Editor’s Notes: Against the odds


In a recent interview with The New York Times, Chris Rock shared an observation about racism he’s made before. When the color line is broken by a Jackie Robinson or a Barack Obama or some such trailblazer, it isn’t progress for Black people. It’s progress for white people. Rock says, “[T]he real narrative should be that these people, the Black people, are being abused by a group of people that are mentally handicapped. And we’re trying to get them past their mental handicaps to see that all people are equal.”

That “mental handicap”—prejudice and racism—affects the lives of all people of color and minority groups in this country.

State Representative Malcolm Kenyatta is the first openly gay person of color elected to hold a seat in Pennsylvania General Assembly’s history. He was selected as one of the 17 “rising stars” and a keynote speaker at the Democratic National Convention, yet his political success and newfound fame are secondary. The true payoff for him will be in 30 years when “some young Black kid, young queer kid, young poor kid” knows that they can be who and what they want to be because they can see the success he has had.

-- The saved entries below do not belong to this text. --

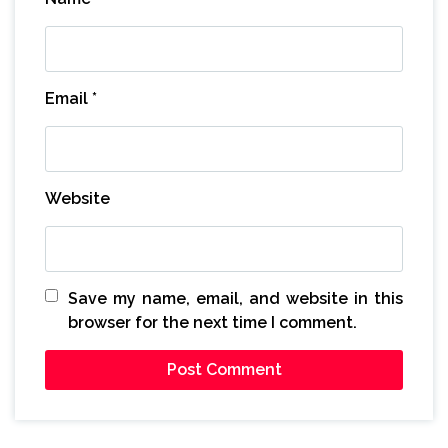
Email
*
Website
Save my name, email, and website in this
browser for the next time I comment.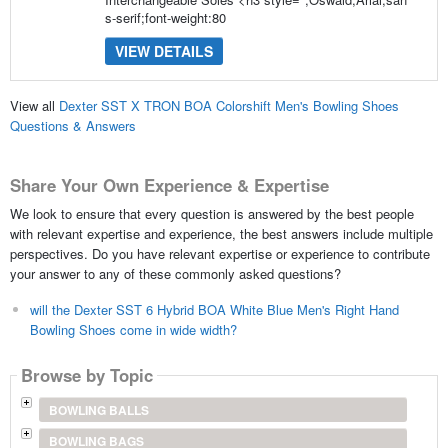
s-serif;font-weight:80
VIEW DETAILS
View all
Dexter SST X TRON BOA Colorshift Men's Bowling Shoes
Questions & Answers
Share Your Own Experience & Expertise
We look to ensure that every question is answered by the best people
with relevant expertise and experience, the best answers include multiple
perspectives. Do you have relevant expertise or experience to contribute
your answer to any of these commonly asked questions?
will the Dexter SST 6 Hybrid BOA White Blue Men's Right Hand
Bowling Shoes come in wide width?
Browse by Topic
BOWLING BALLS
BOWLING BAGS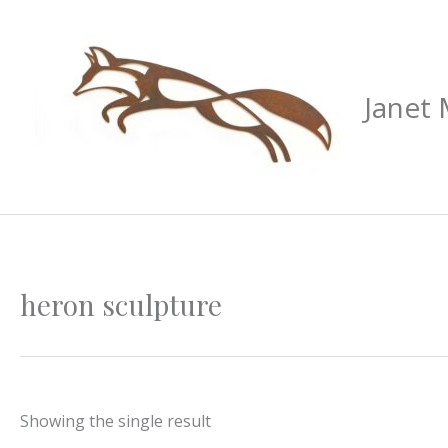
Skip
to
content
Janet
heron sculpture
Showing the single result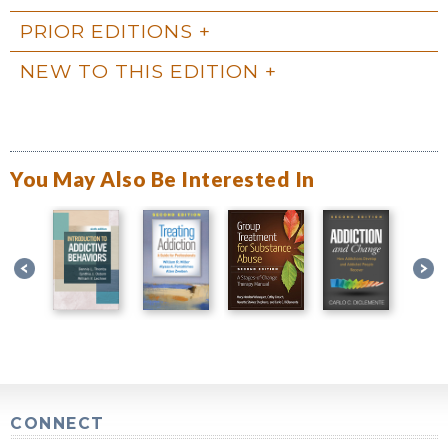
PRIOR EDITIONS
NEW TO THIS EDITION
You May Also Be Interested In
CONNECT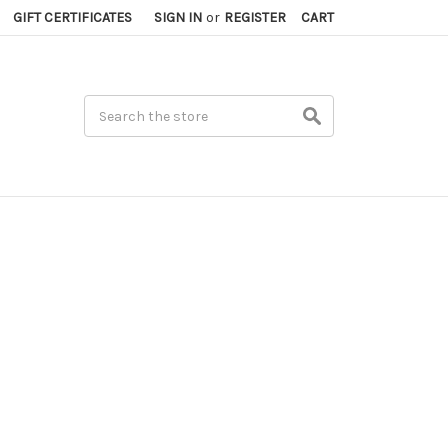
GIFT CERTIFICATES
SIGN IN
or
REGISTER
CART
Search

Brandi Aulston was born and raised in Philadelphia, but she never took a hike on the Wissahickon until she was 29. Now she leads women for biweekly hikes and online meditation through her group, Hike+Heal.

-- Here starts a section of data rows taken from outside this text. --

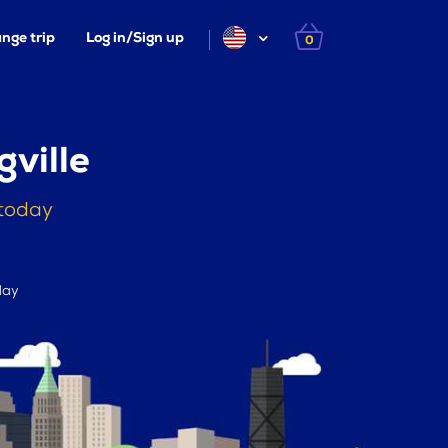
nge trip
Log in/Sign up
0
ville
 today
day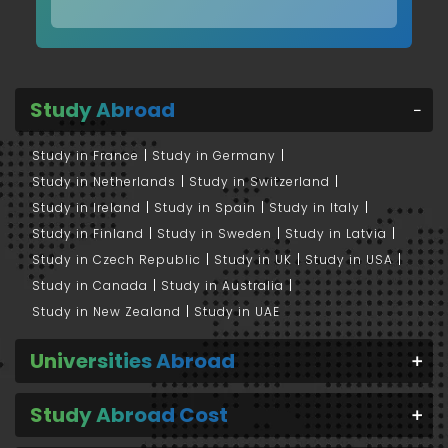
Study Abroad
Study in France
Study in Germany
Study in Netherlands
Study in Switzerland
Study in Ireland
Study in Spain
Study in Italy
Study in Finland
Study in Sweden
Study in Latvia
Study in Czech Republic
Study in UK
Study in USA
Study in Canada
Study in Australia
Study in New Zealand
Study in UAE
Universities Abroad
Study Abroad Cost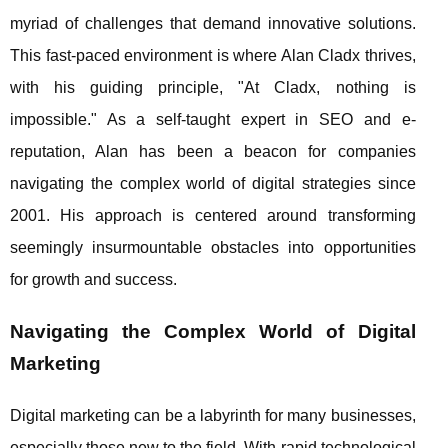
myriad of challenges that demand innovative solutions.
This fast-paced environment is where Alan Cladx thrives,
with his guiding principle, "At Cladx, nothing is
impossible." As a self-taught expert in SEO and e-
reputation, Alan has been a beacon for companies
navigating the complex world of digital strategies since
2001. His approach is centered around transforming
seemingly insurmountable obstacles into opportunities
for growth and success.
Navigating the Complex World of Digital
Marketing
Digital marketing can be a labyrinth for many businesses,
especially those new to the field. With rapid technological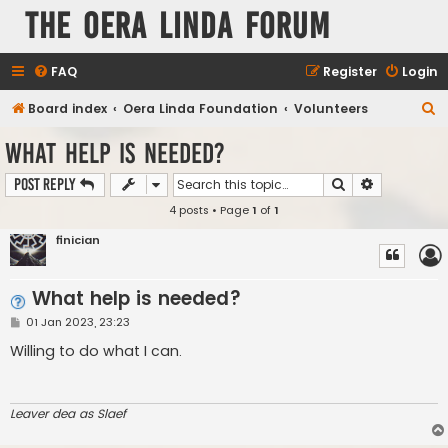
The Oera Linda Forum
FAQ
Register
Login
S
Board index
Oera Linda Foundation
Volunteers
e
What help is needed?
a
Search
Advanced s
Post Reply
r
4 posts • Page
1
of
1
c
h
finician
What help is needed?
P
01 Jan 2023, 23:23
o
s
Willing to do what I can.
t
Leaver dea as Slaef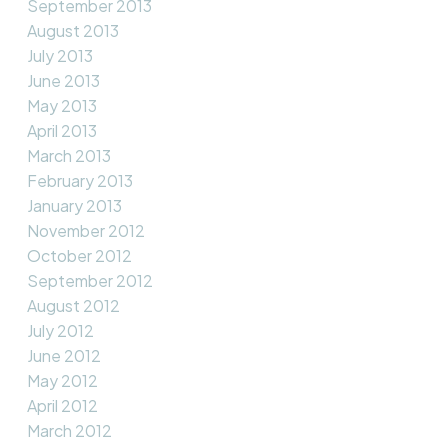
September 2013
August 2013
July 2013
June 2013
May 2013
April 2013
March 2013
February 2013
January 2013
November 2012
October 2012
September 2012
August 2012
July 2012
June 2012
May 2012
April 2012
March 2012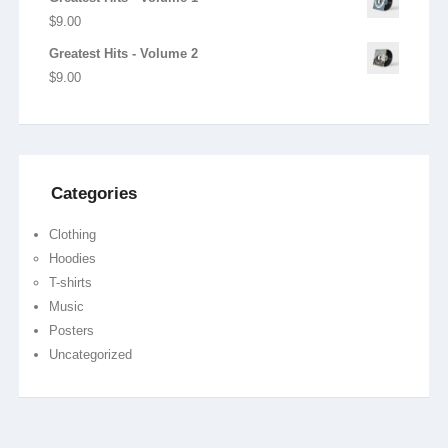
$
9.00
Greatest Hits - Volume 2
$
9.00
Categories
Clothing
Hoodies
T-shirts
Music
Posters
Uncategorized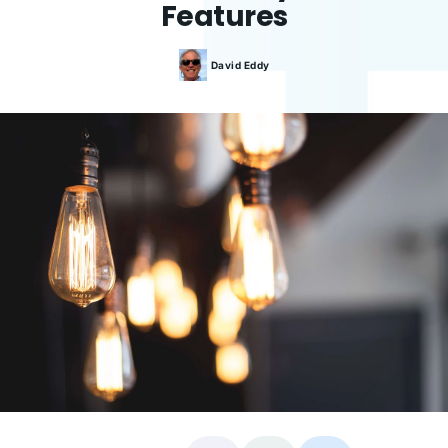
Features
David
Eddy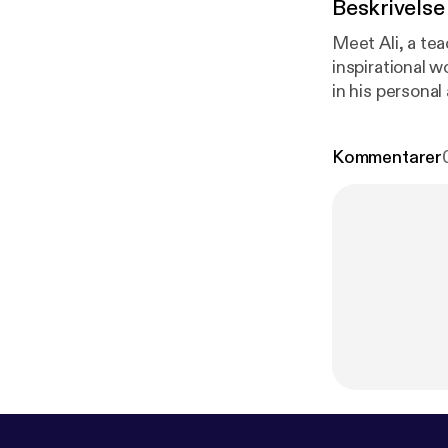
Beskrivelse
Meet Ali, a tea
inspirational w
in his personal 
super powerful conversation 
your copy here
Kommentarer
ww.aligoljahm
book.com/aligo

“I didn’t know a hiking group that was headed by a Black woman, another woman representing my background,” Hike + Heal Hive member Marie-Renee Malvoisin says. “It helped me to see that.”

Keziah Ridgeway, a history teacher at Northeast High School, presents the American story in a way that addresses the barbarity of our colonial heritage. She wants her students and society at large to reckon with, and to truly see, our history and how it affects what is happening today. Ridgeway says, “I’m painfully aware that I look different than the majority of the teachers in my department, who are mainly white males.” Not only will her honest portrayal of history benefit her students, so will the fact that she is their teacher.

There have been 45 presidents and 48 vice presidents since our republic was founded. 92 of those 93 office holders have been white. All 93 have been men.

While a winning Biden-Harris ticket would feel like a tremendous relief right now for reasons too numerous to list, the long-term impact of a Kamala Harris vice presidency might be an even greater gift. White people must overcome our “mental handicap,” so that people of color can dare to dream.